# 1-loop integral from QFT

This question has no detail answers and I would like to ask the similar question. I deal with the following integral: $$\int_{0}^{1}dx\,x(1-x) \ln\frac{M^2-k^2x(1-x)}{\lambda^2},$$ where one can assume that $$M>0$$, $$\lambda>0$$, ... (in other words, I would loke to emphasize that integral is convergent). The "branch point" is $$x_{1,2}=\frac{1}{2}\pm\frac{1}{2}\sqrt{k^2-4M^2}$$ and I don't know how to evaluate this integral. I think about integration in complex plane with suitable contour but don't know how to perform this calculation.

I know the answer with help of Mathematica but I am interested in how to do it "by hands". Also, may be this question this question is helpful for further discussion.
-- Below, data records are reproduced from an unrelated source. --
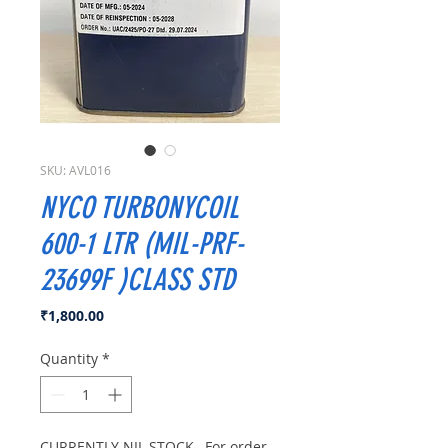
SKU: AVL016
NYCO TURBONYCOIL
600-1 LTR (MIL-PRF-
23699F )CLASS STD
Price
₹1,800.00
Quantity
*
CURRENTLY NIL STOCK , For order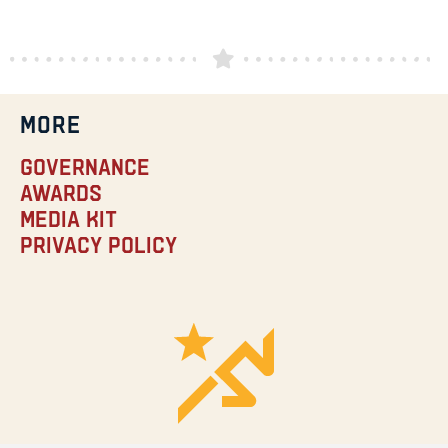
MORE
Governance
Awards
Media Kit
Privacy Policy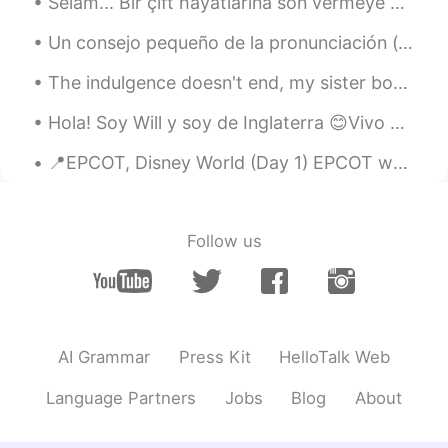
snowman?
Selam... Bir çift hayatlarına son vermeye karar verdiler. Zor bir yaşamın ardından bir uçurumdan ...
Un consejo pequeño de la pronunciación (especialmente para el 30 day challenge): country: el so...
黎晓川 ᵕ̈ Riçhard
2021.03.03 02:07
EN
CN
KR
TH
The indulgence doesn't end, my sister bought me Lola's cupcakes and I think I might get diabetes ...
@史恩沈 Sheen
告诉你一个秘密， I did roll
Hola! Soy Will y soy de Inglaterra 😊Vivo en el norte de Inglaterra - en Yorkshire. Soy químico y ...
in the snow ❄️😂😂
📍EPCOT, Disney World (Day 1) EPCOT was an acronym created by Walt Disney himself in 1966. ...
史恩沈 Sheen
2021.03.03 02:05
CN
EN
@黎晓川 ᵕ̈ Riçhard
also a great excuse to
Follow us
just sit or lie in the pool, other than to
swim. Swimming is so exhausting…
黎晓川 ᵕ̈ Riçhard
2021.03.03 02:01
EN
CN
KR
TH
AI Grammar
Press Kit
HelloTalk Web
@史恩沈 Sheen
mmmmmm bath salts ,
that's a good idea 💡 🧂
Language Partners
Jobs
Blog
About
史恩沈 Sheen
2021.03.03 01:45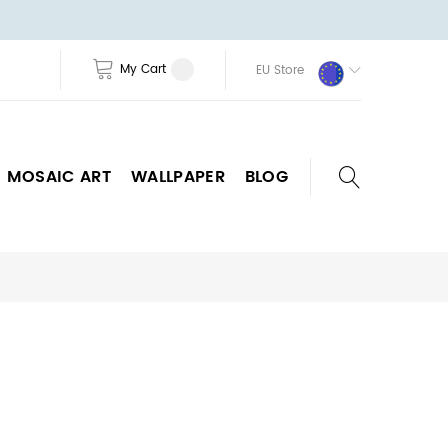
My Cart
EU Store
MOSAIC ART
WALLPAPER
BLOG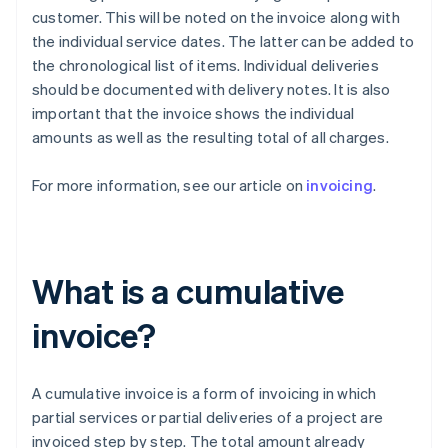
customer. This will be noted on the invoice along with
the individual service dates. The latter can be added to
the chronological list of items. Individual deliveries
should be documented with delivery notes. It is also
important that the invoice shows the individual
amounts as well as the resulting total of all charges.
For more information, see our article on
invoicing
.
What is a cumulative
invoice?
A cumulative invoice is a form of invoicing in which
partial services or partial deliveries of a project are
invoiced step by step. The total amount already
• The integrand has an antiderivative in the form $P(x) + Q(x) \log \frac{M^2 - k^2 x(1-x)}{\lambda^2} + \tan^{-1} (ax + b)$ for some polynomials $P, Q$ and constants $a, b$. It's grungy but straightforward to verify. Jan 13 '19 at 15:33
• @anomaly in Russian language I don't see word "antiderivative". If I consider indefinite integral, the answer for this indefinite integral is the "antiderivative"? What about degrees of $P$ and $Q$? Jan 13 '19 at 17:12
• Yes. (Well, some people are pedantic about the implicit additive constant.) The degrees of $P$ and $Q$ are $2$ or $3$; I don't remember exactly what they are offhand. Jan 13 '19 at 17:15
• Ok, now I know how to find anti-derivative but the answer is really compicated :D Jan 13 '19 at 18:20
• That's QFT in a nutshell. :) Jan 13 '19 at 18:30